2. Is this gene unique to Arabidopsis or does it have orthologs in other species?
To answer these questions you need to search online genome databases:
1. Select "BLAST" from the “links” page on the Bio 400 web page or google “BLAST search”
http://blast.ncbi.nlm.nih.gov/Blast.cgi
2. Under Basic BLAST Select “Nucleotide BLAST”.
3. Paste your sequence into the “Enter Query Sequence” Box. (The sequence can be copied and
pasted from the word document “BioinformaticsSequence” in the Assignments folder on the
Bio 400 web page)
4. Select a database from the dropdown menu to search. For the broadest search, use the
nucleotide collection (nr/nt).
5. In the Program Selection Box, click the ? button next to “choose a BLAST algorithm” and
read the information.
a. Which type of search will best allow you to answer your first question (at the top of this
page)? ______________________
why?
b. Which type of search would be best to answer your 2nd question? _____________
why?
6. You decide to focus on your 2nd question. Choose your algorithm and then click the blue
"BLAST" button.
7. Your request is now being processed. The sequence you entered is now being compared to
every one of the millions of sequences in the database you selected. Isn’t that amazing???.
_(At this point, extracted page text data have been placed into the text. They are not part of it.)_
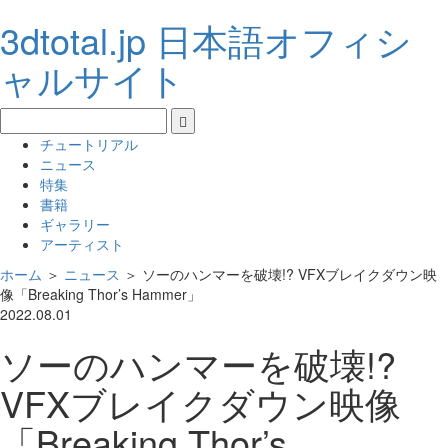
3dtotal.jp 日本語オフィシ
ャルサイト
チュートリアル
ニュース
特集
書籍
ギャラリー
アーティスト
ホーム
＞
ニュース
＞
ソーのハンマーを破壊!? VFXブレイクダウン映
像「Breaking Thor’s Hammer」
2022.08.01
ソーのハンマーを破壊!?
VFXブレイクダウン映像
「Breaking Thor’s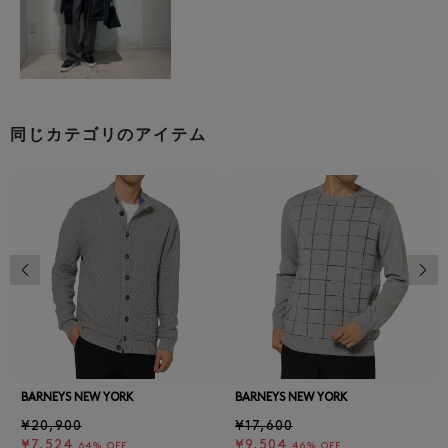
同じカテゴリのアイテム
前の画像
次の
BARNEYS NEW YORK
BARNEYS NEW YORK
¥20,900
¥17,600
¥7,524
¥9,504
64% OFF
46% OFF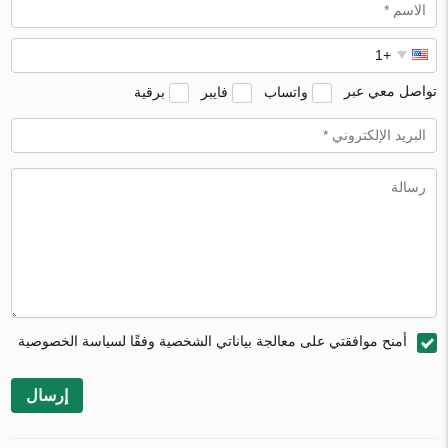
تواصل معي عبر
واتساب
فايبر
برقية
أمنح موافقتي على معالجة بياناتي الشخصية وفقًا لسياسة الخصوصية
إرسال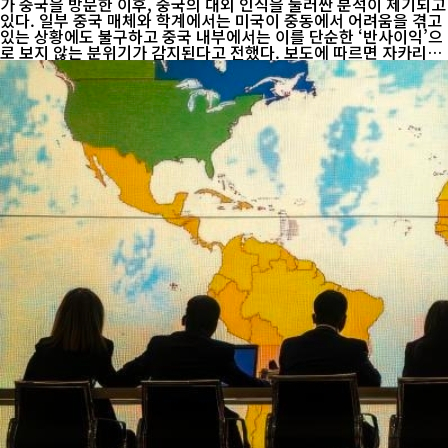
가 중국을 방문한 이후, 중국의 대외 인식을 둘러싼 분석이 제기되고
있다. 일부 중국 매체와 학계에서는 미국이 중동에서 어려움을 겪고
있는 상황에도 불구하고 중국 내부에서는 이를 단순한 ‘반사이익’으
로 보지 않는 분위기가 감지된다고 전했다. 보도에 따르면 자카리아
는 4월 베이징을 방문해 중국 외교·안보 분야 연구자들과 의견을 교
환했다. 이 과정에서 중국 측 전문가들은 미국의 중동 정책보다, 지
역 긴장이 세계 경제와 에너지 시장, 공급망에 미칠 파장에 더 큰 관
심을 보였다는 설명이다. 특히 중동 정세 불안은 국제 유가 상승과
해상 물류 차질로 이어질 수 있어, 제조업과 수출 의존도가 높은 중
국 경제에도 부담 요인으로 작용할 수 있다는 점이 반복적으로 언급
된 것으로 전해졌다. 실제로 중국은 원유 수입의 상당 부분을 중동에
의존하고 있...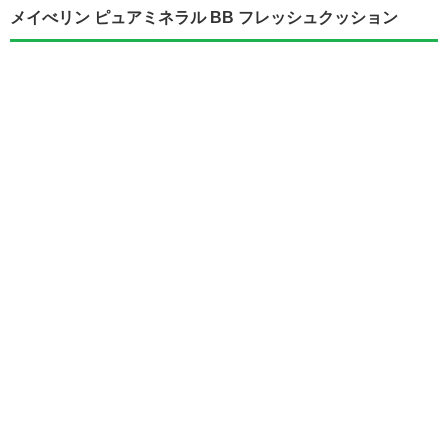
メイべリン ピュアミネラル BB フレッシュクッション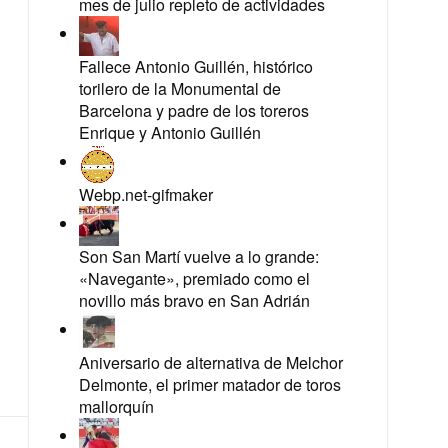
mes de julio repleto de actividades
Fallece Antonio Guillén, histórico
torilero de la Monumental de
Barcelona y padre de los toreros
Enrique y Antonio Guillén
Webp.net-gifmaker
Son San Martí vuelve a lo grande:
«Navegante», premiado como el
novillo más bravo en San Adrián
Aniversario de alternativa de Melchor
Delmonte, el primer matador de toros
mallorquín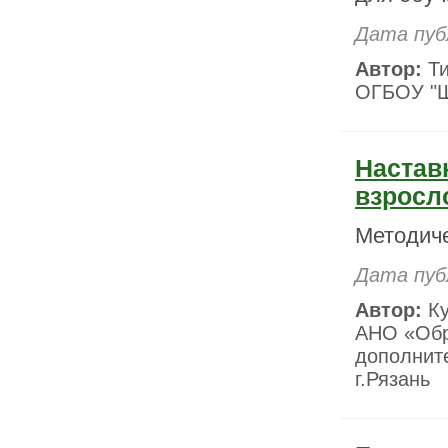
Дата пуб
Автор:
Ти
ОГБОУ "Ш
Настав
взросл
Методич
Дата пуб
Автор:
Ку
АНО «Обр
дополните
г.Рязань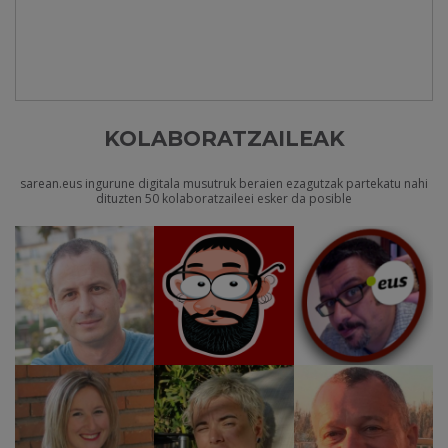
KOLABORATZAILEAK
sarean.eus ingurune digitala musutruk beraien ezagutzak partekatu nahi
dituzten 50 kolaboratzaileei esker da posible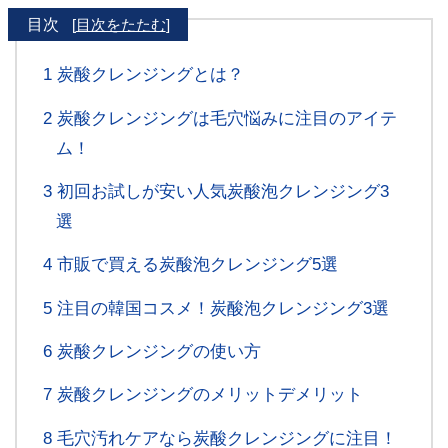
目次
[
目次をたたむ
]
1
炭酸クレンジングとは？
2
炭酸クレンジングは毛穴悩みに注目のアイテ
ム！
3
初回お試しが安い人気炭酸泡クレンジング3
選
4
市販で買える炭酸泡クレンジング5選
5
注目の韓国コスメ！炭酸泡クレンジング3選
6
炭酸クレンジングの使い方
7
炭酸クレンジングのメリットデメリット
8
毛穴汚れケアなら炭酸クレンジングに注目！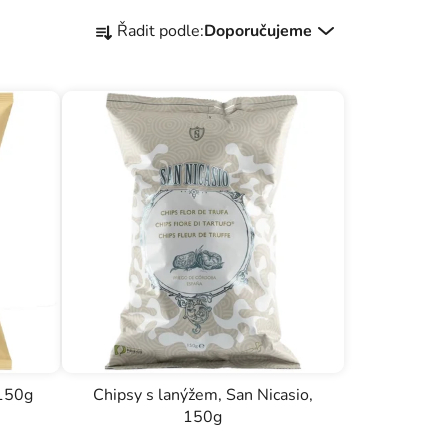
Ř
Řadit podle:
Doporučujeme
a
z
e
n
í
p
r
o
d
u
k
t
ů
 150g
Chipsy s lanýžem, San Nicasio,
150g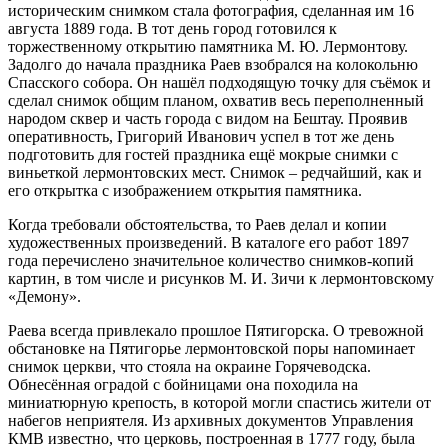
историческим снимком стала фотография, сделанная им 16
августа 1889 года. В тот день город готовился к
торжественному открытию памятника М. Ю. Лермонтову.
Задолго до начала праздника Раев взобрался на колокольню
Спасского собора. Он нашёл подходящую точку для съёмок и
сделал снимок общим планом, охватив весь переполненный
народом сквер и часть города с видом на Бештау. Проявив
оперативность, Григорий Иванович успел в тот же день
подготовить для гостей праздника ещё мокрые снимки с
виньеткой лермонтовских мест. Снимок – редчайший, как и
его открытка с изображением открытия памятника.
Когда требовали обстоятельства, то Раев делал и копии
художественных произведений. В каталоге его работ 1897
года перечислено значительное количество снимков-копий
картин, в том числе и рисунков М. И. Зичи к лермонтовскому
«Демону».
Раева всегда привлекало прошлое Пятигорска. О тревожной
обстановке на Пятигорье лермонтовской поры напоминает
снимок церкви, что стояла на окраине Горячеводска.
Обнесённая оградой с бойницами она походила на
миниатюрную крепость, в которой могли спастись жители от
набегов неприятеля. Из архивных документов Управления
КМВ известно, что церковь, построенная в 1777 году, была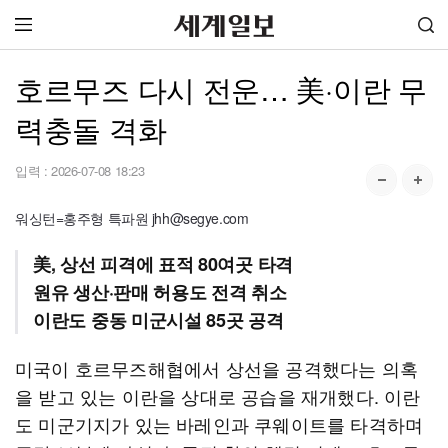
호르무즈 다시 전운… 美·이란 무
력충돌 격화
입력 :
2026-07-08 18:23
워싱턴=홍주형 특파원 jhh@segye.com
美, 상선 피격에 표적 80여곳 타격
원유 생산·판매 허용도 전격 취소
이란도 중동 미군시설 85곳 공격
미국이 호르무즈해협에서 상선을 공격했다는 의혹
을 받고 있는 이란을 상대로 공습을 재개했다. 이란
도 미군기지가 있는 바레인과 쿠웨이트를 타격하며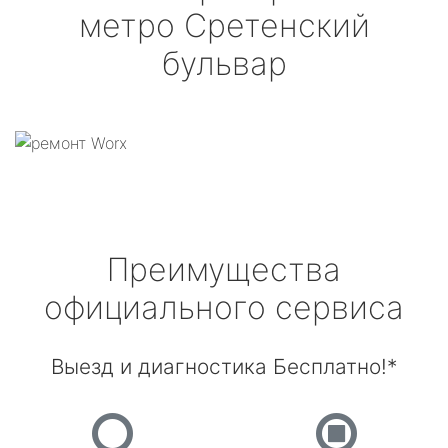
метро Сретенский
бульвар
Преимущества
официального сервиса
Выезд и диагностика Бесплатно!*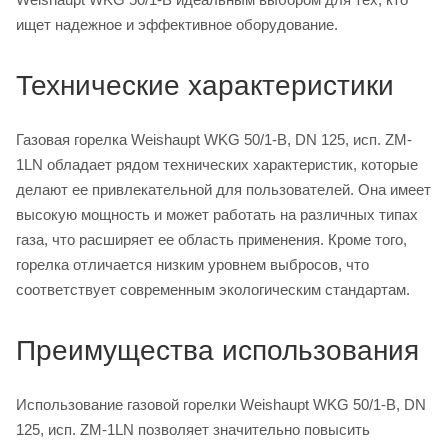
ищет надежное и эффективное оборудование.
Технические характеристики
Газовая горелка Weishaupt WKG 50/1-B, DN 125, исп. ZM-
1LN обладает рядом технических характеристик, которые
делают ее привлекательной для пользователей. Она имеет
высокую мощность и может работать на различных типах
газа, что расширяет ее область применения. Кроме того,
горелка отличается низким уровнем выбросов, что
соответствует современным экологическим стандартам.
Преимущества использования
Использование газовой горелки Weishaupt WKG 50/1-B, DN
125, исп. ZM-1LN позволяет значительно повысить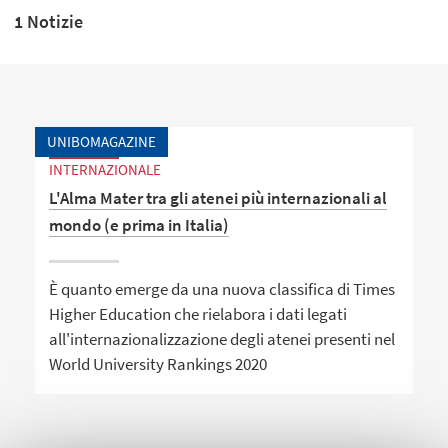
1 Notizie
UNIBOMAGAZINE
INTERNAZIONALE
L'Alma Mater tra gli atenei più internazionali al
mondo (e prima in Italia)
È quanto emerge da una nuova classifica di Times
Higher Education che rielabora i dati legati
all'internazionalizzazione degli atenei presenti nel
World University Rankings 2020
8. Your results will be presented in graphic format. Scroll down to see the pair-wise
alignments below the graph (or click on a bar inside the graph and you will be taken to that
sequence alignment). See if you can figure out what the parts of the graph represent.
a. What does the length of each line indicate? _____________________________
b. What does a red color indicate compare to a pink color?
c. Can you find any potential orthologs of this sequence in organisms other than
Arabidopsis? If so, what species?
________________________
(Note: if you didn’t identify any non-Arabiodpsis sequences you can go back to the BLAST
search page and broaden your search.
9. From the NCBI website: "E Value (Expectation Value) describes the likelihood that a
sequence with a similar score will occur in the database by chance. The smaller the E Value,
the more significant the alignment. For example, an alignment with a very low E value of e-117
means that a sequence with a similar score is very unlikely to have matched your sequence
simply by chance.
Do alignments of your sequence with those in other species have
higher or lower E-values than alignments with A. thaliana sequences?______________
What does this suggest?
10. Click on the blue GenBank link for the entry that represents the Arabidopsis gene with an
exact match over these 60 base pairs. This will take you to the GenBank Record for this gene.
11. Arabidopsis has 5 chromosomes. Each gene in the Arabidopsis genome has a unique identifier
(locus tag) in the format AtNgNNNNN. The At refers to “Arabidopsis thaliana”, the "N" in Ng
refers to the chromosome number, and the final 5 digits refer to the location on the
chromosome. The genes are numbered sequentially along the chromosome. Look through the
GenBank record to identify the Arabidopsis locus tag for your sequence and write it below.
Arabidposis locus tag: ___________________
What chromosome is this gene located on? ____
12. What is the gene’s three letter acronym (usually followed by a number if the gene belongs
to a family of genes):__________________
13. As you did earlier, to learn more about this gene, click on the “gene” link on the left side of
the page. In the box that opens up you can then click on the gene ID number (844241)
a. What is the function of this gene product? ____________________________
b. What is one thing you learned about HAC1 from one of the abstracts listed?
Congratulations! You have found the Arabidopsis gene that you will be
studying in this class!
Turn in your worksheet to a TA. when you are finished.